Recently, QR codes have been used in various fields such as finance, payments, authentication, and transportation.24–26 QR codes have the advantage of being able to contain a lot of information in a small space, and even if some part of the code is damaged, the code can be read to some extent.20,21 Therefore, QR codes containing useful information can be easily provided to patients, and patients can conveniently store and use them. In addition, the rapid speed of reading the information in the QR code can be attributed to its practical and wide use. We applied the QR code to inform how to do the home-based therapeutic exercise for patients with LDH and LSS, and our study is the first to demonstrate its usefulness in clinical practice. However, our study had some limitations. First, only a small number of patients were included in the study. Second, we did not compare the clinical effects of home-based exercise in the QR code group with those of hospital- or center-based exercises. Third, The detail information of exercise compliance of each patient (exercise sets and repetitions per a day) was not investigated. Fourth, sample size could not be calculated before the study given the absence of available comparable data in literature. The primary endpoint of our study was the number of exercises per week. Post-hoc analysis of the power for the primary endpoint between the QR code and control groups showed a high power of 0.98. Fifth, the information on the exercise was not provided enough to the patients of control group. Lastly, our study was non-blinded, therefore there is likely a placebo effect favoring the intervention group.
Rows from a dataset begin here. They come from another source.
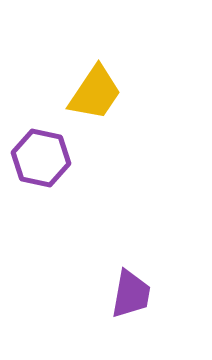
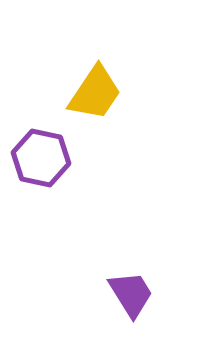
purple trapezoid: rotated 42 degrees counterclockwise
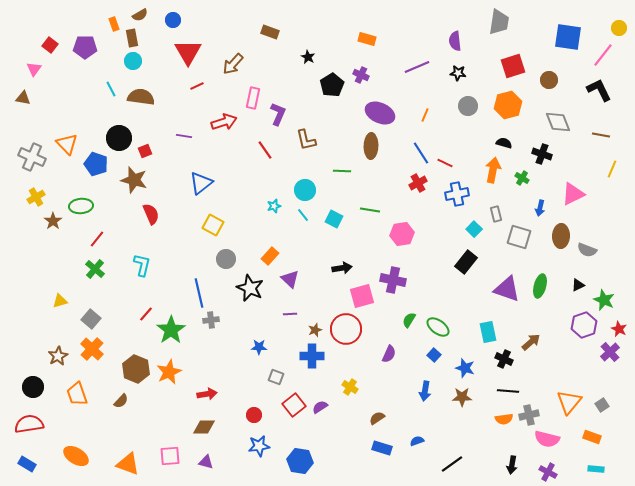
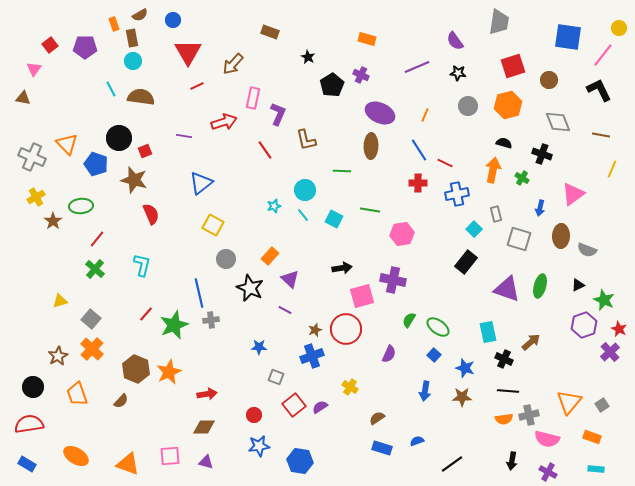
purple semicircle at (455, 41): rotated 30 degrees counterclockwise
red square at (50, 45): rotated 14 degrees clockwise
blue line at (421, 153): moved 2 px left, 3 px up
red cross at (418, 183): rotated 30 degrees clockwise
pink triangle at (573, 194): rotated 10 degrees counterclockwise
gray square at (519, 237): moved 2 px down
purple line at (290, 314): moved 5 px left, 4 px up; rotated 32 degrees clockwise
green star at (171, 330): moved 3 px right, 5 px up; rotated 12 degrees clockwise
blue cross at (312, 356): rotated 20 degrees counterclockwise
black arrow at (512, 465): moved 4 px up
Further studies are warranted to address these limitations.

Conclusion

In conclusion, we found that QR codes can be useful for encouraging patients with LDH or LSS to perform home-based therapeutic exercises. We believe that the QR code can be applied in various musculoskeletal disorders, such as adhesive capsulitis, supraspinatus tendinopathy, epicondylitis, herniation of the cervical disc, and cervical spinal stenosis.

Funding

The present study was supported by a National Research Foundation of Korea grant funded by the Korean government (grant no. NRF-2019M3E5D1A02069399 and NRF2021R1A2C1013073).

Disclosure

The authors report no conflicts of interest in this work.